Find the line containing "Segment anything that", then return it and every line after it through the end of the records, exactly. Leave out pictures.

*** Opening of PROVIDED DATA ***

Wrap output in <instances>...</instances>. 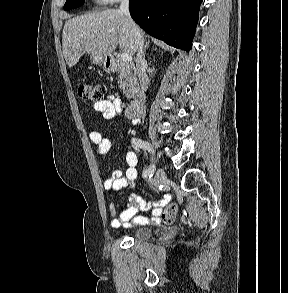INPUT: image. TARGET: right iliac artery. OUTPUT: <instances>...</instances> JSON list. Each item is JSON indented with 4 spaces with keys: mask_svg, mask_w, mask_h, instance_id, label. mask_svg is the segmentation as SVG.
I'll return each instance as SVG.
<instances>
[{
    "mask_svg": "<svg viewBox=\"0 0 288 293\" xmlns=\"http://www.w3.org/2000/svg\"><path fill=\"white\" fill-rule=\"evenodd\" d=\"M132 144L135 145L136 147H139V148H142L144 150H148L149 153H150V156L151 157H154L155 156V150L151 148V146L149 145V143L145 142V141H142L141 139H138V138H132ZM152 163L153 164H156L157 163V160L156 159H153L152 160ZM154 170V166L151 165L149 166L148 168H146L143 172V178H147L149 176V174H151V171Z\"/></svg>",
    "mask_w": 288,
    "mask_h": 293,
    "instance_id": "82829eb1",
    "label": "right iliac artery"
}]
</instances>
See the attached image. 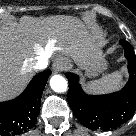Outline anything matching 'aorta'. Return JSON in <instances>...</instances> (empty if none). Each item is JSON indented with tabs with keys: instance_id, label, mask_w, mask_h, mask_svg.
<instances>
[{
	"instance_id": "762f6f07",
	"label": "aorta",
	"mask_w": 136,
	"mask_h": 136,
	"mask_svg": "<svg viewBox=\"0 0 136 136\" xmlns=\"http://www.w3.org/2000/svg\"><path fill=\"white\" fill-rule=\"evenodd\" d=\"M50 86L53 91L62 93L67 90L68 83L64 77L60 75H54L50 79Z\"/></svg>"
}]
</instances>
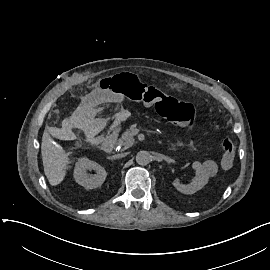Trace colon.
Masks as SVG:
<instances>
[{
  "label": "colon",
  "instance_id": "5ec220e1",
  "mask_svg": "<svg viewBox=\"0 0 270 270\" xmlns=\"http://www.w3.org/2000/svg\"><path fill=\"white\" fill-rule=\"evenodd\" d=\"M96 86L109 88L131 100L153 106L160 116L166 117L177 126L195 127L196 116L192 103L176 99L164 94L155 86L141 82L140 77L133 72L119 74L113 79L98 77ZM221 150L225 155L221 159V164L225 168H230L234 164V159L230 156L235 150L234 140L229 136H224L221 141Z\"/></svg>",
  "mask_w": 270,
  "mask_h": 270
}]
</instances>
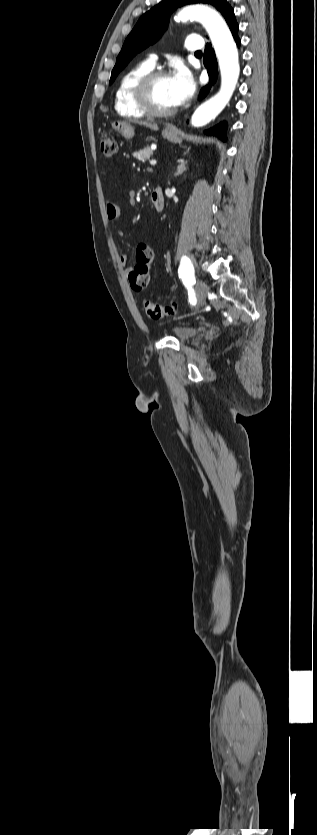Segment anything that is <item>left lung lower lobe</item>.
<instances>
[{"label": "left lung lower lobe", "instance_id": "1", "mask_svg": "<svg viewBox=\"0 0 317 835\" xmlns=\"http://www.w3.org/2000/svg\"><path fill=\"white\" fill-rule=\"evenodd\" d=\"M225 20H226L227 24L229 25V28L232 32V35H233L237 45L239 46L240 45V39L237 35L238 24L236 22L233 9H231L229 11ZM204 65L207 68V71H208V74H209V85L204 87L201 90L200 98H203L209 92V89H210L211 85L216 81L217 76H218V65H217L214 50L211 48V44L206 45V48H205V51H204ZM225 129H226V124L221 123V124L211 128V129L205 131V133L208 134V135H216V136H218L219 138H221L222 140L225 141L226 140Z\"/></svg>", "mask_w": 317, "mask_h": 835}]
</instances>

*** Close of PROVIDED DATA ***

» **OUTPUT OF THE TASK**:
Segment anything that is <item>left lung lower lobe</item>.
<instances>
[{"label": "left lung lower lobe", "instance_id": "1", "mask_svg": "<svg viewBox=\"0 0 317 835\" xmlns=\"http://www.w3.org/2000/svg\"><path fill=\"white\" fill-rule=\"evenodd\" d=\"M225 20H226L227 24L229 25V28L232 32V35H233L237 45L239 46L240 45V39L237 35L238 24L236 22L233 9H231L229 11ZM204 65L207 68V71H208V74H209V85L204 87L201 90L200 98H203L209 92V89H210L211 85L216 81L217 76H218V65H217L214 50L211 48V44L206 45V48H205V51H204ZM225 129H226V124L221 123V124L211 128V129L205 131V133L208 134V135H216V136H218L219 138H221L222 140L225 141L226 140Z\"/></svg>", "mask_w": 317, "mask_h": 835}]
</instances>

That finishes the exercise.